Un Certain penchant pour la cruauté de Muriel Gaudin, mise en scène de Pierre Notte
Un Certain penchant pour la cruauté de Muriel Gaudin, mise en scène de Pierre Notte
Elsa, une jeune femme a tout ce qu’il faut pour être heureuse : un mari Christophe avec lequel elle s’entend bien mais aussi un amant, une grande fille Ninon et une maison avec jardin. Ils ont pris la décision d’héberger Malik, un jeune Africain, absolument seul et mineur. Toute une aventure à priori dans l’axe pour fonctionner.. Accueillir un migrant peut être riche d’expérience. oui mais aussi d’aventures… sinon il n’y aurait pas de pièce.
Muriel Gaudin met au goût du jour un très ancien thème théâtral. L’étranger, un inconnu qui arrive et sert de révélateur avec la confrontation entre différents modes de vie, de pensée et culture et perturbe ceux qui l’accueillent comme lui-même. Il y avait déjà Oedipe apprenant qu’il est en fait un double criminel: relation avec sa mère et meurtre de son père…

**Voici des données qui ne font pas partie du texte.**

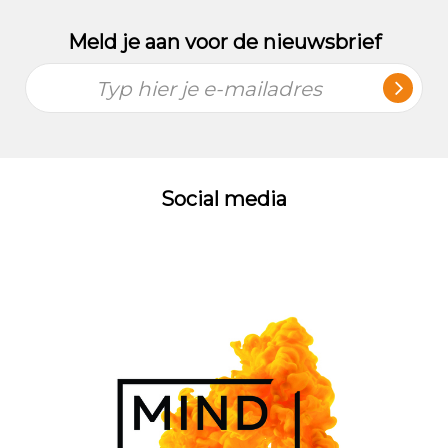
Meld je aan voor de nieuwsbrief
Typ hier je e-mailadres
Social media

Et côté comédie, la veine est encore plus riche comme avec le séisme que provoque l’arrivée de Tartuffe dans la famille d’Orgon sur lequel il a une influence redoutable et qui (tiens, encore une histoire de sexe !) essaye de séduire son épouse et se marier avec sa fille. Bref, quand les règles de l’hospitalité ne sont plus respectées, c’est tout un équilibre socio-familial qui en prend un coup et les choses se mettent vite à dérailler. Même chose chez Marivaux qui adore ce thème de l’étranger bousculant la vie, jusque là tranquille, de ses personnages comme dans Le Prince Travesti, Le Triomphe de l’amour ou Les Fausses Confidences où sous la fausse identité d’un intendant, un aristocrate va pénétrer chez Araminte pour arriver à la séduire. Et un auteur contemporain comme Guillermo Pisani avec Je suis perdu, voit bien que cela cloche quand il faut faire une place à un étranger, non un soir ou deux mais plusieurs mois. Brutalement, tout est alors remis en question dans une famille ou un milieu professionnel.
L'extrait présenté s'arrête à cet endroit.